Los trenes son el gran dolor de cabeza de muchos catalanes. El caos de Rodalies se ha convertido en la nueva normalidad y este 2026 comenzó aún peor.
Más allá de eso, Cataluña fue pionera en la implantación del ferrocarril. La primera línea de España fue entre Mataró y Barcelona, y algunas de estas máquinas históricas aún se conservan. Es más, incluso funcionan.
El famoso Tren Granota de Ferrocarrils de la Generalitat de Catalunya (FGC) sigue circulando una vez al mes en la línea del Vallès. El vagón causa sensación y ya se ha vuelto un fenómeno en redes.

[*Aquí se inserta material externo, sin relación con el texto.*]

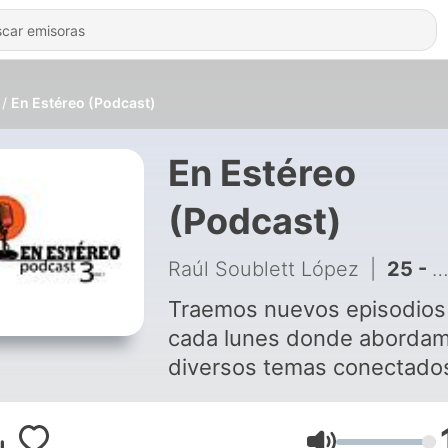
En Estéreo (Podcast)
En Estéreo
(Podcast)
Raúl Soublett López
|
25 - Ep 3_el poder del arte
Traemos nuevos episodios
cada lunes donde aborda
diversos temas conectado
nuestras raíces africanas 
el arte, la cultura, la histori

Tal vez por eso, para atraer la atención de los jóvenes y recibir más visitas o, simplemente, para recordar el pasado del ferrocarril en Cataluña, se ha hecho oficial que Tarragona recupera algunas de sus viejas máquinas.
Licencia obtenida
Tras más de dos décadas de esfuerzos, el Museo del Ferrocarril de Móra la Nova ha obtenido la licencia de operador ferroviario para poder hacer circular esta antigua locomotora.
El permiso, exclusivo, ha sido otorgado por la Agencia Estatal de Seguridad Ferroviaria con validez europea y promete dar mucho que hablar.
Una nueva operadora de tren
El proyecto, impulsado por la Asociación para la Preservación del Patrimonio Ferroviario e Industrial (APPFI), prevé su puesta en marcha en dos años, revitalizando el turismo en las Terres de l’Ebre y el interior tarraconense.
De esta manera, la recién creada Ferrocarrils Històrics de l’Ebre S.A. se ha convertido en la primera empresa española con licencia exclusiva para convoyes históricos en la Red Ferroviaria de Interés General (RFIG).
Cochera del Museo del Ferrocarril
La iniciativa se basa en modelos exitosos de Europa, donde 25 millones de usuarios anuales disfrutan de trenes históricos, como el Tren Granota de FGC en el Vallès. Según el director del museo, Jordi Sasplugas, estos proyectos convierten el patrimonio industrial en un atractivo turístico, generando empleo y visitas. Iniciativas que llevan años planteándose.
La nueva compañía tiene pensado ofrecer experiencias variadas y ya cuenta con tres nombres definidos. Uno de ellos es un clásico: el Tren de l’Ebre, que circulará explorando los recursos naturales del delta y los valles fluviales.
Rutas temáticas
Tampoco se perderá la oportunidad de poner en marcha el Tren del Vi, que recorrerá viñedos y bodegas de las denominaciones de origen Terra Alta y Montsant, con paradas en bodegas emblemáticas de la región.
Por último, se prevé recuperar una vieja máquina llamada Lo Caspolino. Aunque su origen no está en Tarragona, sino en la capital catalana, este tren pretende revivir el histórico servicio Barcelona-Casp, mostrando ahora los atractivos del interior tarraconense, las Terres de l’Ebre e incluso cruzando al Bajo Aragón.
Cuánto dura el viaje
Como ocurre con el Tren Granota de FGC, estos trenes históricos no ocuparán las ya de por sí saturadas vías catalanas. Circarán los fines de semana y algunos días festivos.
Sus responsables destacan que la experiencia está pensada para durar aproximadamente medio día. Los viajes tendrán una duración de entre dos y cuatro horas, con salida desde Móra la Nova hacia Reus, Tortosa o incluso Caspe.
Tren del Museo del Ferrocarril
Quién está detrás
Cada ruta se adaptará a la temática de la línea, sin olvidar a las familias ni a los aficionados al ferrocarril. Además de detenerse en pueblos, paisajes y lugares de patrimonio industrial, la línea del tren del vino permitirá a los amantes del enoturismo visitar algunas de las bodegas más destacadas.
El arranque del proyecto requiere, al menos, una inversión inicial de medio millón de euros, aunque la cifra puede aumentar para crear una flota completa. Fondos de Transición Nuclear y la gestión del Tren dels Llacs (Lleida) aportan viabilidad, y detrás de todo está el Museo del Ferrocarril de Móra la Nova.
Inversión necesaria
El museo alberga actualmente 32 vehículos restaurados en su taller: locomotoras de vapor y diésel, vagones de pasajeros y piezas únicas, muchos de los cuales podrían ser utilizados en este nuevo proyecto.
Entre las iniciativas destaca la restauración de la locomotora Bonita, icónica de la zona, cuya puesta en funcionamiento tendría un coste de 1,2 millones de euros. Ahora solo falta que este sueño ferroviario se haga realidad.